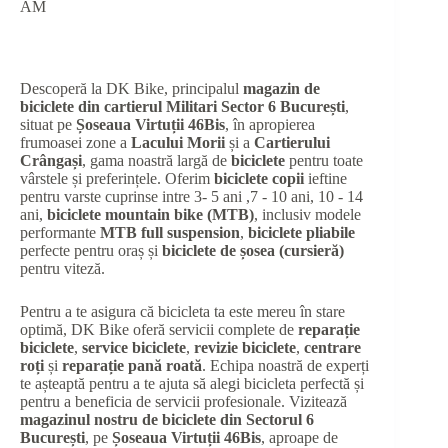
AM
Descoperă la DK Bike, principalul
magazin de
biciclete din cartierul Militari Sector 6 București
,
situat pe
Șoseaua Virtuții 46Bis
, în apropierea
frumoasei zone a
Lacului Morii
și a
Cartierului
Crângași
, gama noastră largă de
biciclete
pentru toate
vârstele și preferințele. Oferim
biciclete copii
ieftine
pentru varste cuprinse intre 3- 5 ani ,7 - 10 ani, 10 - 14
ani,
biciclete mountain bike (MTB)
, inclusiv modele
performante
MTB full suspension
,
biciclete pliabile
perfecte pentru oraș și
biciclete de șosea (cursieră)
pentru viteză.
Pentru a te asigura că bicicleta ta este mereu în stare
optimă, DK Bike oferă servicii complete de
reparație
biciclete
,
service biciclete
,
revizie biciclete
,
centrare
roți
și
reparație pană roată
. Echipa noastră de experți
te așteaptă pentru a te ajuta să alegi bicicleta perfectă și
pentru a beneficia de servicii profesionale. Vizitează
magazinul nostru de biciclete din Sectorul 6
București
, pe
Șoseaua Virtuții 46Bis
, aproape de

------------

_WHAT IS REQUIRED_
Transcribe each record exactly as it stands, setting aside any pictures.

_OUTPUT FOR THIS EXERCISE_
AM
Descoperă la DK Bike, principalul
magazin de
biciclete din cartierul Militari Sector 6 București
,
situat pe
Șoseaua Virtuții 46Bis
, în apropierea
frumoasei zone a
Lacului Morii
și a
Cartierului
Crângași
, gama noastră largă de
biciclete
pentru toate
vârstele și preferințele. Oferim
biciclete copii
ieftine
pentru varste cuprinse intre 3- 5 ani ,7 - 10 ani, 10 - 14
ani,
biciclete mountain bike (MTB)
, inclusiv modele
performante
MTB full suspension
,
biciclete pliabile
perfecte pentru oraș și
biciclete de șosea (cursieră)
pentru viteză.
Pentru a te asigura că bicicleta ta este mereu în stare
optimă, DK Bike oferă servicii complete de
reparație
biciclete
,
service biciclete
,
revizie biciclete
,
centrare
roți
și
reparație pană roată
. Echipa noastră de experți
te așteaptă pentru a te ajuta să alegi bicicleta perfectă și
pentru a beneficia de servicii profesionale. Vizitează
magazinul nostru de biciclete din Sectorul 6
București
, pe
Șoseaua Virtuții 46Bis
, aproape de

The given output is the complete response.